Amazon has launched AI-powered smart glasses to enable its delivery drivers to find hazards, navigate to customers’ doorsteps and improve customer deliveries.
The glasses, which have been built specifically for Amazon’s delivery drivers, help them scan packages, follow turn-by-turn walking directions, and capture proof of delivery without the use of their phone.
The online retail giant said the glasses create a hands-free experience, reducing the need to look between the phone, the package, and the surrounding area.
Amazon’s smart glasses use AI-powered sensing capabilities and computer vision along with cameras to create a heads-up display that the e-commerce giant said includes everything from navigation details and hazards to delivery tasks.
When drivers safely park at a delivery location, Amazon said the glasses automatically activate, with the driven given their delivery information right in their field of view, starting with locating the right packages inside their vehicles to the corresponding homes.
The display then offers “turn-by-turn" walking directions to the delivery address, using Amazon’s geospatial technology to guide drivers to the exact delivery location without having to check their phone.
If there are hazards, or a need to navigate complex environments like apartment buildings, Amazon said the glasses will guide drivers safely to their destination.
The glasses feature a small controller worn in the delivery jacket that contains operational controls, a swappable battery ensuring all-day use, and a dedicated emergency button to reach emergency services along their routes if needed.
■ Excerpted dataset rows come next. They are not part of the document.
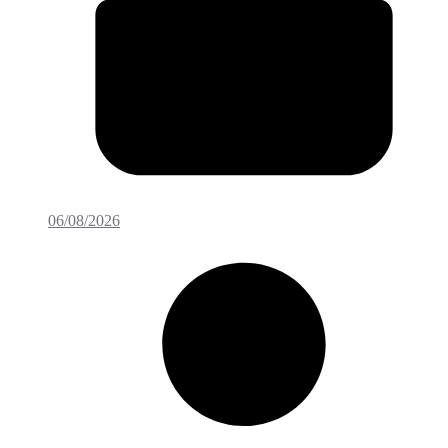
06/08/2026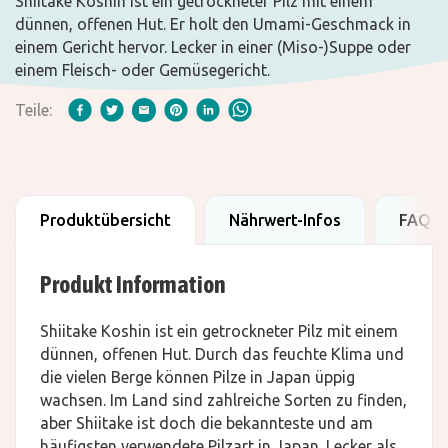
Shiitake Koshin ist ein getrockneter Pilz mit einem
dünnen, offenen Hut. Er holt den Umami-Geschmack in
einem Gericht hervor. Lecker in einer (Miso-)Suppe oder
einem Fleisch- oder Gemüsegericht.
Teile:
Produktübersicht
Nährwert-Infos
FAQ
Produkt Information
Shiitake Koshin ist ein getrockneter Pilz mit einem
dünnen, offenen Hut. Durch das feuchte Klima und
die vielen Berge können Pilze in Japan üppig
wachsen. Im Land sind zahlreiche Sorten zu finden,
aber Shiitake ist doch die bekannteste und am
häufigsten verwendete Pilzart in Japan. Lecker als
Amazon added that the glasses also support prescription lenses along with transitional lenses that automatically adjust to light.
The glasses were developed in partnership with “hundreds” of drivers who tested early versions of the glasses.
Amazon said their insights shaped a variety of details including comfort for all day use and the clarity of the displays.
Future versions of the glasses will provide drivers with real-time defect detection, which Amazon said will notify them if they have mistakenly dropped a package at a customer doorstep that does not correspond with the house or apartment number on the package, detect hazards like low light, and adjust the lenses or alert the DA that there is a pet in the garden.
“As we continue refining the technology, we’re leveraging the latest advancements in AI to create an end-to-end system where technology supports an even safer and more seamless delivery experience along every step of their journey—from inside our delivery stations, to over the road, to the last hundred yards to a customer’s doorstep,” Amazon said. “The smart glasses are just one step in our broader effort to innovate in the last-mile delivery process—creating solutions that improve safety and the overall work experience for the DAs who bring smiles to customers’ doors every day.”